Movie Review: “Goosebumps”

Starring
Jack Black, Dylan Minnette, Odeya Rush, Ryan Lee, Amy Ryan
Director
Rob Letterman

If you were a child of the ‘90s, or a parent of school-age children during that decade, you’re probably familiar with R.L. Stine’s “Goosebumps,” the best-selling series of kid-friendly horror novellas that captured a generation of young readers. In fact, the astonishingly prolific Stine is still publishing new books to this day – a sign of the series’ continued popularity that suggests a “Goosebumps” movie has been long overdue. Though this isn’t the first attempt at bringing the YA horror series to the big screen (Tim Burton was attached to produce a film version in 1998 that never came to fruition), it’s a harmless slice of family entertainment that evokes the goofy humor and PG-rated scares of other Halloween classics like “Hocus Pocus.”
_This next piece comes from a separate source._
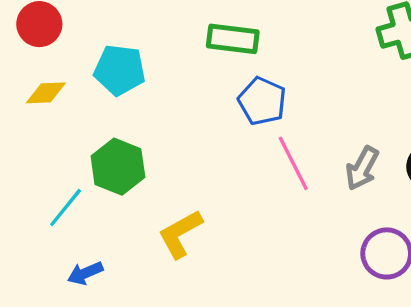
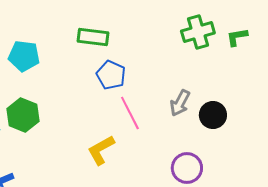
gray arrow: (362, 168) -> (180, 103), moved
yellow L-shape: (180, 234) -> (101, 150), moved

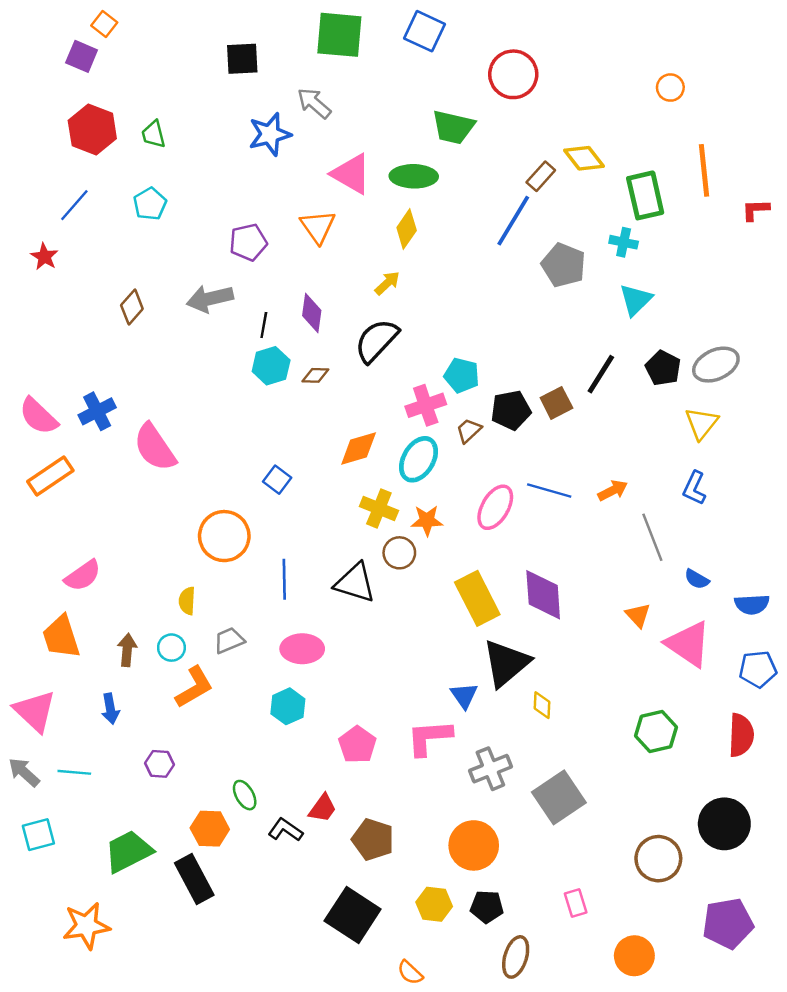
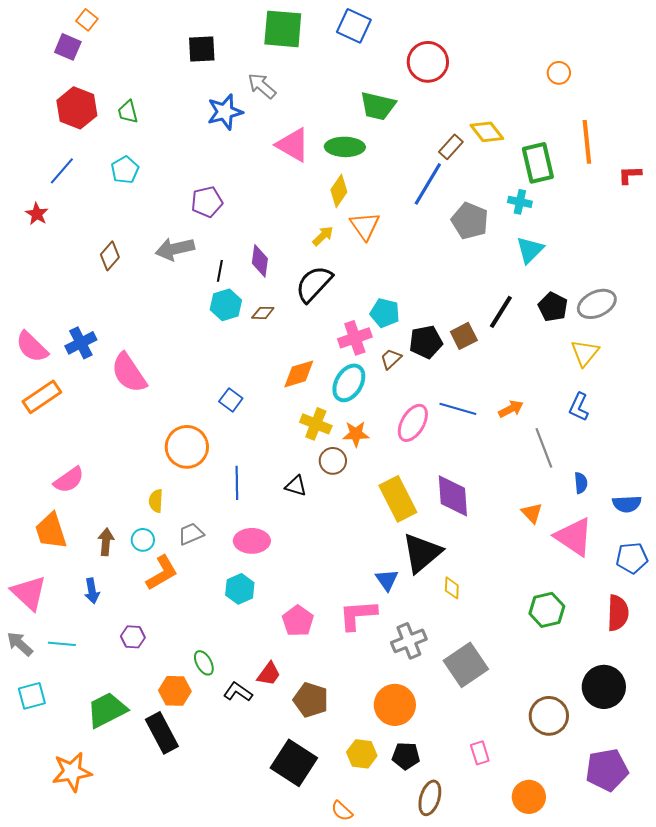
orange triangle: (318, 227) -> (365, 226), moved
blue semicircle: (697, 579) -> (581, 483), turned -125
black triangle: (355, 583) -> (296, 486), size x0.6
One year after his father’s death, mopey teenager Zach (Dylan Minnette) relocates from New York City to Madison, Delaware with his mother (Amy Ryan) when she accepts a job as the vice principal at the local high school. Zach quickly makes friends with the charismatic girl next door, Hannah (Odeya Rush), but when he suspects that her creepy, overbearing father (Jack Black) is harming her, he breaks into the house with new schoolmate Champ (Ryan Lee) to investigate. Once inside, they discover a bookshelf filled with “Goosebumps” manuscripts that have been mysteriously sealed with a lock, and after Zach unwittingly opens one titled “The Abominable Snowman of Pasadena,” the eponymous monster magically leaps from the pages into the real world. As it turns out, Zach’s neighbor is R.L. Stine himself, whose imaginary creations actually exist and must be contained under lock and key. But when another book is opened amid the chaos of the Abominable Snowman’s escape and evil ventriloquist doll Slappy the Dummy (voiced by Black) is released, he steals the remaining manuscripts in order to free his fellow monsters from their hardbound prisons and wreak havoc on the entire town.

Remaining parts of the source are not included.